Webhook Signing (HMAC-SHA256)¶
NeNe provides WebhookSigner for both sending and receiving HMAC-signed webhooks.
Framework class: WebhookSigner¶
| Method | Description |
|---|---|
sign(string $body, ?int $ts): string |
Generate X-Webhook-Signature header value |
verify(string $body, string $header): bool |
Verify inbound signature |
static generateSecret(): string |
Generate a 256-bit random secret |
Inbound (receiving webhooks)¶
$signer = new WebhookSigner((string)getenv('WEBHOOK_SECRET'));
$rawBody = (string)file_get_contents('php://input');
$header = $_SERVER['HTTP_X_WEBHOOK_SIGNATURE'] ?? '';
if (!$signer->verify($rawBody, $header)) {
return $this->API_RESPONSE->failure('WEBHOOK-SIGNATURE-INVALID');
}
$payload = json_decode($rawBody, true);
// process $payload
Outbound (sending webhooks)¶
$signer = new WebhookSigner($endpoint->secret);
$body = json_encode($event, JSON_UNESCAPED_UNICODE | JSON_THROW_ON_ERROR);
$header = $signer->sign($body);
// Use cURL or stream context:
$context = stream_context_create(['http' => [
'method' => 'POST',
'header' => "Content-Type: application/json\r\nX-Webhook-Signature: {$header}",
'content' => $body,
'timeout' => 10,
]]);
file_get_contents($endpoint->url, false, $context);
Signature format¶
The signed payload is "{timestamp}.{rawBody}". Including the timestamp in the
signed data prevents replay attacks — changing the timestamp invalidates the
signature.
Secret management¶
// Generate and store once (show to owner only once)

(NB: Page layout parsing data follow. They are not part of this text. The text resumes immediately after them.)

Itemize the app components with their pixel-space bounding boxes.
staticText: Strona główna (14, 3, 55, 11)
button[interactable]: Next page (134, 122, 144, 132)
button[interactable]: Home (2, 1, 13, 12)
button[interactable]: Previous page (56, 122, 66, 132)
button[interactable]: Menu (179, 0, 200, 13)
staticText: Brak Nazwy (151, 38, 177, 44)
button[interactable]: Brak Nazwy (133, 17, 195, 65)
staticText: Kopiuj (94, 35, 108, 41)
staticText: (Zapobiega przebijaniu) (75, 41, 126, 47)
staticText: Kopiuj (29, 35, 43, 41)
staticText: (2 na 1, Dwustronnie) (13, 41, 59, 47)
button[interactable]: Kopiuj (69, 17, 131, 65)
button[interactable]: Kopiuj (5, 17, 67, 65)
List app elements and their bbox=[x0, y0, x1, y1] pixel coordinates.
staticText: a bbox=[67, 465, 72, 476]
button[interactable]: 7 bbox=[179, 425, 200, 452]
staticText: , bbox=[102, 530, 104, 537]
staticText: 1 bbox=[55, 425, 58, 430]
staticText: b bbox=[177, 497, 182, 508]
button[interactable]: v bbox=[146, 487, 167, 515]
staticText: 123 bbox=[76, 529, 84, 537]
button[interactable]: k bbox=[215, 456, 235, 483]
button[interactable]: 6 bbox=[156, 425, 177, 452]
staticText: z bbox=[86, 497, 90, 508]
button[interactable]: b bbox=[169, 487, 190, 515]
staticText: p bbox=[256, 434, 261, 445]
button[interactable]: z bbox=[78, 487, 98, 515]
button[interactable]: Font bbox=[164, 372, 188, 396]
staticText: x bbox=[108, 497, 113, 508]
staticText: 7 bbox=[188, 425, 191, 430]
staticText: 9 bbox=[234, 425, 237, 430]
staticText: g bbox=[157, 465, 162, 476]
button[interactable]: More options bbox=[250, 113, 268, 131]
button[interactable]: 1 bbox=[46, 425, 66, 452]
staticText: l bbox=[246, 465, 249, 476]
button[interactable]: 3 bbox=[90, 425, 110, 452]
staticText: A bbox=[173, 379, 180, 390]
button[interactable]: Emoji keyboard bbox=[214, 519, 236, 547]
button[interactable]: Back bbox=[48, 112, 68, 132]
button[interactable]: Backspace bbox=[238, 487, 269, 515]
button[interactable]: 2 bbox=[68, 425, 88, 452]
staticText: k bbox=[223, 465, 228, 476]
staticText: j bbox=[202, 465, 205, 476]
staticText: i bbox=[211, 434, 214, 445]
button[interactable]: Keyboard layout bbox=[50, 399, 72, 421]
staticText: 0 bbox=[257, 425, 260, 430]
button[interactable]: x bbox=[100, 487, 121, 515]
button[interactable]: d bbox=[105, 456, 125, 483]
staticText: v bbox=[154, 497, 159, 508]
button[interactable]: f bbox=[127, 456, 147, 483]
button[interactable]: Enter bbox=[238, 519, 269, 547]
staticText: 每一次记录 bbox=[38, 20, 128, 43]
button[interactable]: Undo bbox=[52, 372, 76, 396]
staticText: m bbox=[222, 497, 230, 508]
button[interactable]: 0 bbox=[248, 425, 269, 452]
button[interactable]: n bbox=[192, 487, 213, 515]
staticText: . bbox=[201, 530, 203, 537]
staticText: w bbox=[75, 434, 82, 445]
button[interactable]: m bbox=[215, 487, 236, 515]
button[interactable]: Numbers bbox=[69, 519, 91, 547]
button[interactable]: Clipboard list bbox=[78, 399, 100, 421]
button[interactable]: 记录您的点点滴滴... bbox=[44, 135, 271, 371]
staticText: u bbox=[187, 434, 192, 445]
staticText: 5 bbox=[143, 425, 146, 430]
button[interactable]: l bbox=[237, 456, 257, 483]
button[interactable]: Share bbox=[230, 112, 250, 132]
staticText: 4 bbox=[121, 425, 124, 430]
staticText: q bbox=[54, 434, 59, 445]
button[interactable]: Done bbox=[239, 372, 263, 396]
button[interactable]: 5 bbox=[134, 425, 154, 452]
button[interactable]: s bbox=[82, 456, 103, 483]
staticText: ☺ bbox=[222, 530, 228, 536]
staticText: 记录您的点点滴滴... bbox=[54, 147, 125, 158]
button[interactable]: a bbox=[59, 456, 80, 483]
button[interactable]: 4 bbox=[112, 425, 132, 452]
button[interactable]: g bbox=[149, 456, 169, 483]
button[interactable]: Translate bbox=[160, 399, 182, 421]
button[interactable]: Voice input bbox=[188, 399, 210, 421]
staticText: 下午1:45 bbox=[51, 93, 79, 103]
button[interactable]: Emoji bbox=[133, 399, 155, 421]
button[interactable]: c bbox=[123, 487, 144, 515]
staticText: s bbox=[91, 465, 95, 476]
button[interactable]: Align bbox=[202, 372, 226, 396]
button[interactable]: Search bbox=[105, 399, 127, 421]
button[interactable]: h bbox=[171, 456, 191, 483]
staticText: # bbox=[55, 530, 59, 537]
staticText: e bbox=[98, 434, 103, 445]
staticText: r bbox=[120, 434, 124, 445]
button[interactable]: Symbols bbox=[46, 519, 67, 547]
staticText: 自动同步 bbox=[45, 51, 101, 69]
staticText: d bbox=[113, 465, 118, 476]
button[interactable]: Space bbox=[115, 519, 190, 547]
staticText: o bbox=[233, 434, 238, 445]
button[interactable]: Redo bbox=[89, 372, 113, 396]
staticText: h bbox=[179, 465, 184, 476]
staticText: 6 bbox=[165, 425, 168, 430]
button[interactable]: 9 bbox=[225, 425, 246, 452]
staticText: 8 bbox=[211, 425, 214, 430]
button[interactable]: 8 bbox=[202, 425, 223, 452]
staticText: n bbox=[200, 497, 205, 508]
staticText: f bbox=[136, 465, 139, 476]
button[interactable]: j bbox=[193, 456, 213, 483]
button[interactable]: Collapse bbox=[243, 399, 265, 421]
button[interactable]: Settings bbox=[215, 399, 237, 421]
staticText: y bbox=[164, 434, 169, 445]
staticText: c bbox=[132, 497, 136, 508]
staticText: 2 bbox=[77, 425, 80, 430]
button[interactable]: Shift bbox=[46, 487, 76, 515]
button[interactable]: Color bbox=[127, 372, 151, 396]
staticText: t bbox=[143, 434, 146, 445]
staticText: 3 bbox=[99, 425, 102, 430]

$secret = WebhookSigner::generateSecret(); // 64-char hex
// Store hash('sha256', $secret) in DB; send $secret to the endpoint owner
Security notes¶
verify()useshash_equals()(constant-time comparison) — never use===.- Default tolerance: ±300 seconds. Reject requests outside this window.
- Never expose the raw secret in API responses (store only the hash in DB).
- SSRF: validate webhook destination URLs against private IP ranges before sending.
See
docs/development/idor-prevention.mdfor general defence patterns.